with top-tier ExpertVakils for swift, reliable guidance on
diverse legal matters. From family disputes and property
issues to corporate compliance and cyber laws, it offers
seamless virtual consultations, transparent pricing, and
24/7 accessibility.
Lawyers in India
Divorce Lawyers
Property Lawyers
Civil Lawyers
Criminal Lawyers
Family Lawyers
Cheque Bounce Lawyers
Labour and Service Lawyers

§ **WHAT THIS TASK INVOLVES**: Work through the material and count the lines containing "Lawyers". Answer with the number alone.

§ **EXERCISE ANSWER**: 8